While this start may cost head coach Travis Green his job, general manager Jim Benning is responsible for this mess. If it weren’t for the egregious contracts he gave to Loui Eriksson, Brandon Sutter, Jay Beagle, and Antoine Roussel (those four players combine for over $16 million), the Canucks would've been able to support their star-studded core properly.
Real or Mirage: Devils' huge defensive improvement
New Jersey owned the league's fourth-worst defense a year ago, but in its first season under Lindy Ruff, the club's 2.67 goals-against per game is the ninth-best in the NHL.
Wegman: Real. I think the Devils can maintain in the top half of the league in the goals-against category, despite the analytics suggesting they’ve had some luck in that department - ranking 24th in xGA/60 at five-on-five.
Keep in mind, starting netminder Mackenzie Blackwood has played only three games due to COVID-19 protocol. Scott Wedgewood, who was projected to be the team’s No. 3 goalie before Corey Crawford retired, has carried the load between the pipes. Additionally, Nico Hischier, one of the game’s best young, two-way centers, has yet to play.
The Devils should sharpen up defensively as they get healthier and become further accustomed to Ruff's system, although I still think they're a year or two away from playoff contention.
Matisz: Mirage. With due respect to Ruff and the fabulous job he's done behind the bench, this start is hard to wrap your head around. It's fishy.
Despite being an improvement over 2019-20, New Jersey's defense corps of Damon Severson, P.K. Subban, Ryan Murray, Dmitry Kulikov, Ty Smith, and Matt Tennyson doesn't strike fear into opponents. Ditto for the three-headed goalie monster of Blackwood, Wedgewood, and Eric Comrie.
Severson's a stud. Blackwood and Smith are budding stars. Subban, Murray, and Comrie bring value. This means the Devils could definitely finish 2020-21 in the Top 20 in team defense, thus improving their '19-20 results.

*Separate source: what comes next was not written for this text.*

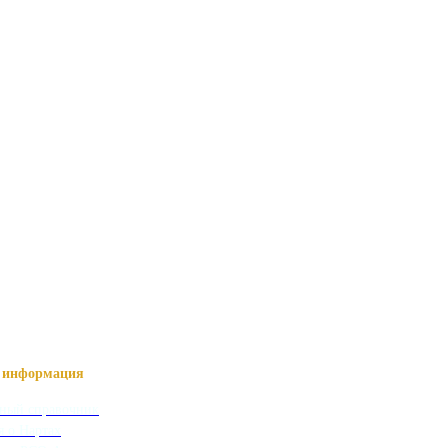
информация
ный справочник
я о Нартах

But a top-five defense? Highly unlikely. Top 10? I'd bet against that too.
I'm happy to be proven wrong, but, based on the personnel and the natural ebbs and flows of a season, I'm confident the Devils will hit a wall in the meaty part of the schedule. Larger sample sizes weed out statistical anomalies.

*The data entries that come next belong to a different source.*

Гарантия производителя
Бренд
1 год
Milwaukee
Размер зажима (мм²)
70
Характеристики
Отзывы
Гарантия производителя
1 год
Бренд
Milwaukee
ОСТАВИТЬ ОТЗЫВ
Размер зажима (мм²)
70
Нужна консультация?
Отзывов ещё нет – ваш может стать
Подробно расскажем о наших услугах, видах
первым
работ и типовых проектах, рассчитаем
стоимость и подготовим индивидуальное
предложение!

Real or Mirage: Stars are still elite
Despite the possibility of a Stanley Cup Final hangover and starting the season without Tyler Seguin or Ben Bishop, Dallas (5-2-1) ranks eighth in the league in points percentage.

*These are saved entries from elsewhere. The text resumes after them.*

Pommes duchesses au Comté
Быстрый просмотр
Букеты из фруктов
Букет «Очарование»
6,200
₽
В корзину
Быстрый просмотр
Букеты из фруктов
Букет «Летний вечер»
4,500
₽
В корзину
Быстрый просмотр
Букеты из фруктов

Matisz: Mirage. Given how few games they've played (only eight due to COVID-19-related delays) and how uncharacteristically explosive they've been (a whopping four goals per contest), I must stick with my preseason opinion - Dallas is a cut below the NHL's surefire contenders.
The Stars are a very good, battle-tested club. They showed us that in the bubbled postseason, as the wins kept piling up despite player after player going down with an injury. However, I'd wager it was closer to a perfect storm than a repeatable performance, and it doesn't feel like this Stars crew - largely intact following the trip to the Cup Final - has another deep run in them.
In the Central Division, the Tampa Bay Lightning and Carolina Hurricanes are stronger. So, with the caveat that anything can happen in regards to the coronavirus affecting rosters, the Stars will have a difficult time making noise.
Wegman: Mirage. What the Stars have done in the early going of the season is impressive - especially without Seguin - but I still wouldn’t place them among the league’s elite teams. Their hot start has been buoyed by a completely unsustainable 40% power play - tied for best in the league. Joe Pavelski, 36, is averaging nearly two points per game, which isn't going to last. The Stars are still a playoff team, but I don’t see them as a legitimate Stanley Cup threat, despite how close they got last season.